The Internet Preboot eXecution Environment (iPXE) firmware provides a range of network boot options for remotely booting machines. iPXE also provides a large number of device drivers. The following iPXE drivers are no longer in use in the RHEL 10 release, and have therefore been removed:

cloud-init no longer uses python-jsonschema

This update has removed the cloud-init dependency on the python-jsonschema package. As a consequence, it is no longer possible use the cloud-init schema validator to verify cloud-init configuration.

The rsyslog container image has been removed

The rsyslog container image has been removed. Instead, you can use the support-tools container image, which includes diagnostic and troubleshooting tools such as sos report, strace, and tcpdump. With the support-tools image, you can have access to many of the functionalities previously covered by the rsyslog image, along with additional utilities to enhance system support and maintenance workflows.

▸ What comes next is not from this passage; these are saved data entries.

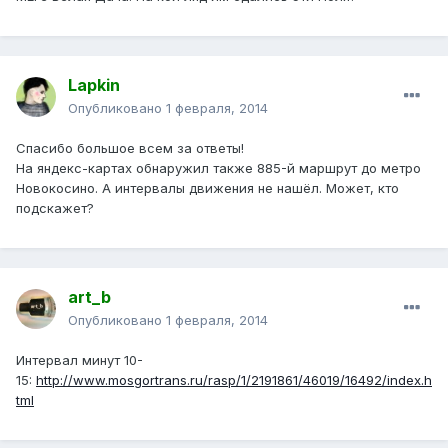
Lapkin
Опубликовано
1 февраля, 2014
Спасибо большое всем за ответы!
На яндекс-картах обнаружил также 885-й маршрут до метро
Новокосино. А интервалы движения не нашёл. Может, кто
подскажет?
art_b
Опубликовано
1 февраля, 2014
Интервал минут 10-
15:
http://www.mosgortrans.ru/rasp/1/2191861/46019/16492/index.h
tml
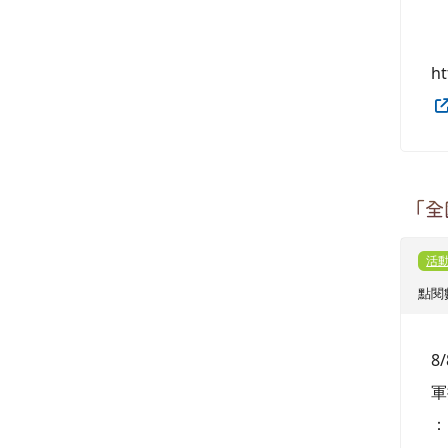
h
「全
活
點閱數
8
軍
：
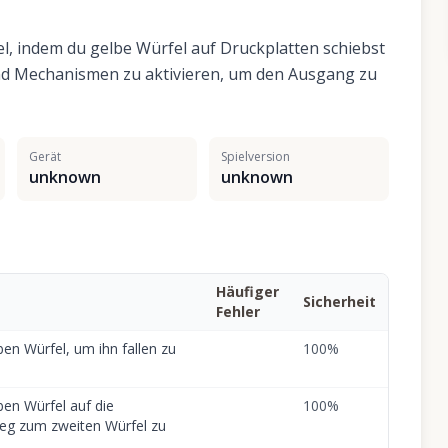
el, indem du gelbe Würfel auf Druckplatten schiebst
nd Mechanismen zu aktivieren, um den Ausgang zu
Gerät
Spielversion
unknown
unknown
Häufiger
Sicherheit
Fehler
en Würfel, um ihn fallen zu
100
%
ben Würfel auf die
100
%
eg zum zweiten Würfel zu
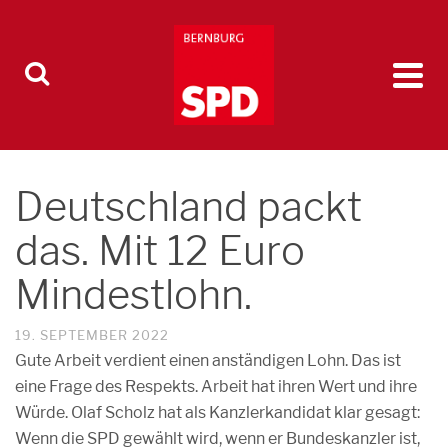
Deutschland packt
das. Mit 12 Euro
Mindestlohn.
19. SEPTEMBER 2022
Gute Arbeit verdient einen anständigen Lohn. Das ist
eine Frage des Respekts. Arbeit hat ihren Wert und ihre
Würde. Olaf Scholz hat als Kanzlerkandidat klar gesagt:
Wenn die SPD gewählt wird, wenn er Bundeskanzler ist,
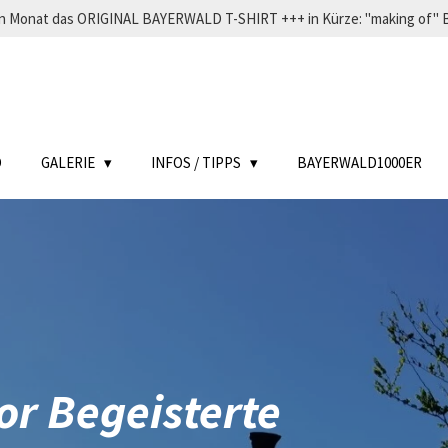
eden Monat das ORIGINAL BAYERWALD T-SHIRT +++ in Kürze: "making o
D
GALERIE
INFOS / TIPPS
BAYERWALD1000ER
or Begeisterte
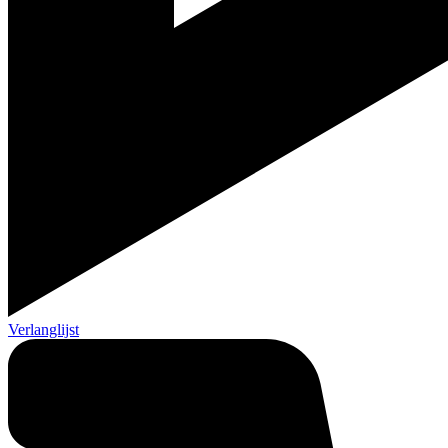
Verlanglijst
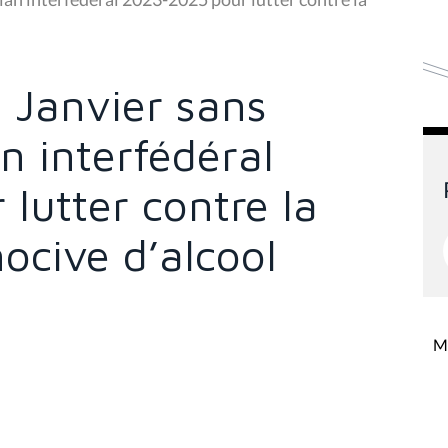
« Janvier sans
an interfédéral
lutter contre la
cive d’alcool
Mi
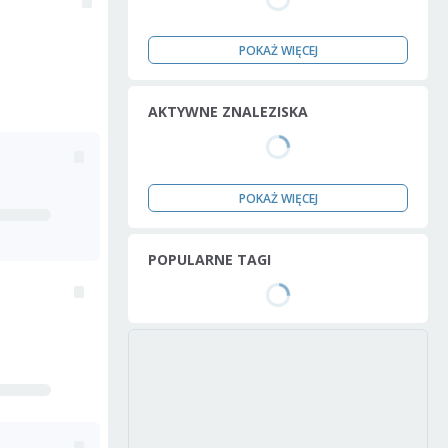
POKAŻ WIĘCEJ
AKTYWNE ZNALEZISKA
POKAŻ WIĘCEJ
POPULARNE TAGI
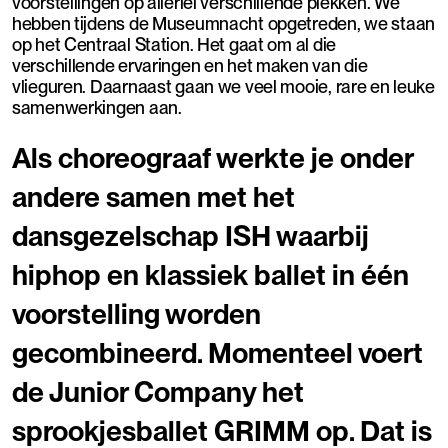
voorstellingen op allerlei verschillende plekken. We
hebben tijdens de Museumnacht opgetreden, we staan
op het Centraal Station. Het gaat om al die
verschillende ervaringen en het maken van die
vlieguren. Daarnaast gaan we veel mooie, rare en leuke
samenwerkingen aan.
Als choreograaf werkte je onder
andere samen met het
dansgezelschap ISH waarbij
hiphop en klassiek ballet in één
voorstelling worden
gecombineerd. Momenteel voert
de Junior Company het
sprookjesballet GRIMM op. Dat is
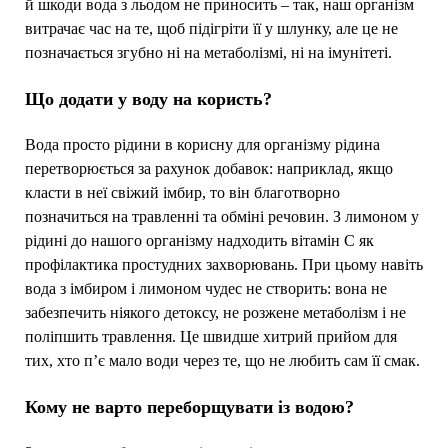
й шкоди вода з льодом не приносить – так, наш організм
витрачає час на те, щоб підігріти її у шлунку, але це не
позначається згубно ні на метаболізмі, ні на імунітеті.
Що додати у воду на користь?
Вода просто рідини в корисну для організму рідина
перетворюється за рахунок добавок: наприклад, якщо
класти в неї свіжий імбир, то він благотворно
позначиться на травленні та обміні речовин. З лимоном у
рідині до нашого організму надходить вітамін С як
профілактика простудних захворювань. При цьому навіть
вода з імбиром і лимоном чудес не створить: вона не
забезпечить ніякого детоксу, не розжене метаболізм і не
поліпшить травлення. Це швидше хитрий прийом для
тих, хто п’є мало води через те, що не любить сам її смак.
Кому не варто переборщувати із водою?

The cgroupv1 has been removed

The cgroupv1 control group mechanism has been removed, use cgroupv2 instead. The cgroupv2 provides a single control group hierarchy against which all resource controllers are mounted. The default in RHEL 10 is cgroupv2.

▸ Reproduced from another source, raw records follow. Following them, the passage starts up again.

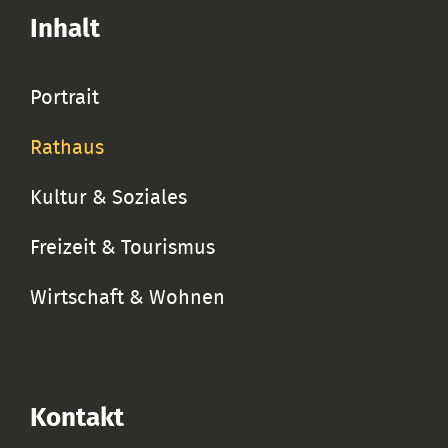
Inhalt
Portrait
Rathaus
Kultur & Soziales
Freizeit & Tourismus
Wirtschaft & Wohnen
Kontakt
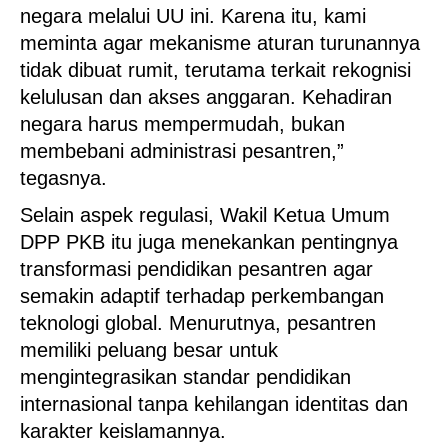
negara melalui UU ini. Karena itu, kami
meminta agar mekanisme aturan turunannya
tidak dibuat rumit, terutama terkait rekognisi
kelulusan dan akses anggaran. Kehadiran
negara harus mempermudah, bukan
membebani administrasi pesantren,”
tegasnya.
Selain aspek regulasi, Wakil Ketua Umum
DPP PKB itu juga menekankan pentingnya
transformasi pendidikan pesantren agar
semakin adaptif terhadap perkembangan
teknologi global. Menurutnya, pesantren
memiliki peluang besar untuk
mengintegrasikan standar pendidikan
internasional tanpa kehilangan identitas dan
karakter keislamannya.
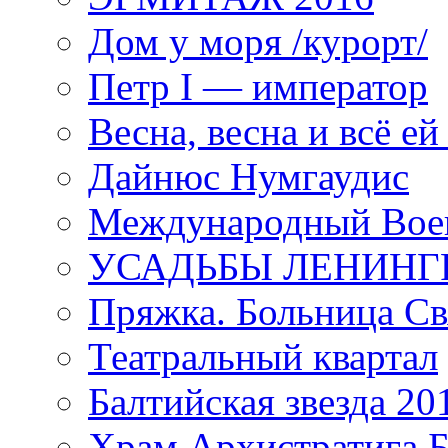
Дом у моря /курорт/
Петр I — император
Весна, весна и всё е
Дайнюс Нумгаудис
Международный Воен
УСАДЬБЫ ЛЕНИНГ
Пряжка. Больница Св
Театральный квартал
Балтийская звезда 20
Храм Архистратига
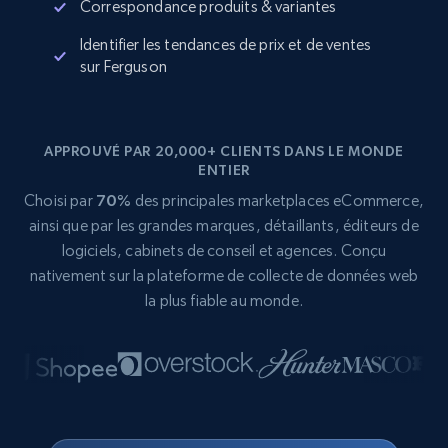
Correspondance produits & variantes
Identifier les tendances de prix et de ventes
sur Ferguson
APPROUVÉ PAR 20,000+ CLIENTS DANS LE MONDE
ENTIER
Choisi par
70%
des principales marketplaces eCommerce,
ainsi que par les grandes marques, détaillants, éditeurs de
logiciels, cabinets de conseil et agences. Conçu
nativement sur la plateforme de collecte de données web
la plus fiable au monde.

The runc container runtime has been removed

The runc container runtime has been removed. The container runtime in RHEL 10 is crun. The crun is a fast and low-memory footprint OCI container runtime written in C. The crun binary is up to 50 times smaller and up to twice as fast as the runc binary. Using crun, you can also set a minimal number of processes when running your container. The crun runtime also supports OCI hooks.